Si leur poids respectif dans les sondages reste limité, trois grandes forces d’opposition se distinguent.

En premier lieu, l’oligarque russo-arménien Samvel Karapetian est celui qui a reçu le plus de visibilité. Il se présente aux élections à la tête du parti Arménie forte, et reçoit un soutien plus ou moins formel du Kremlin. La deuxième est l’Alliance pour l’Arménie, menée par l’ancien président Robert Kotcharian, qui a dirigé le pays jusqu’en 2008. Comme tous les dirigeants arméniens jusqu’à Pachinian, il est issu de la région du Haut-Karabakh. Sa répression violente des manifestations qui ont suivi l’élection présidentielle de 2008 lui ont valu d’être emprisonné après l’arrivée de Pachinian au pouvoir. Il avait d’ailleurs reçu les vœux de Vladimir Poutine pour son anniversaire pendant qu’il purgeait sa peine, ce qui était un signal très clair des liens qu’il entretient avec la Russie. Le troisième parti s’appelle L’Arménie prospère ; il est également dirigé par un oligarque, Gagik Tsaroukian. L’un des dirigeants de cette formation a été officiellement mis en examen au mois de mai pour espionnage et trahison au profit de la Russie.

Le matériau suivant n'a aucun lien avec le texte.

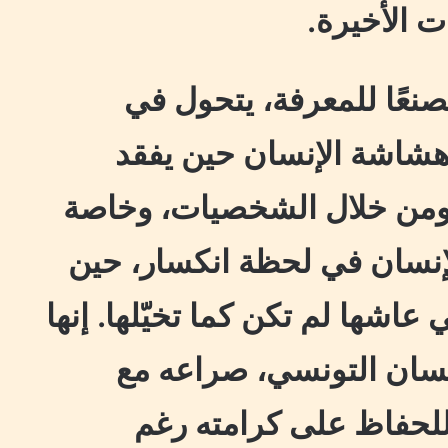
ت الأخيرة.
مصنعًا للمعرفة، يتحول في
شاشة الإنسان حين يفقد
. ومن خلال الشخصيات، وخاصة
نسان في لحظة انكسار، حين
 عاشها لم تكن كما تخيّلها. إنها
نسان التونسي، صراعه مع
للحفاظ على كرامته رغم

Qu’est-ce qui distingue entre elles ces trois forces politiques d’opposition ?

Sur le plan strictement idéologique, elles sont assez similaires. La véritable différence est que l’une d’entre elles a déjà exercé le pouvoir : Robert Kotcharian a en effet été président de l’Arménie jusqu’en 2008 bien qu’il soit fortement rejeté par une majorité de la population arménienne qui n’a oublié ni les morts causés par la répression des manifestations d’alors, ni la corruption des anciennes élites.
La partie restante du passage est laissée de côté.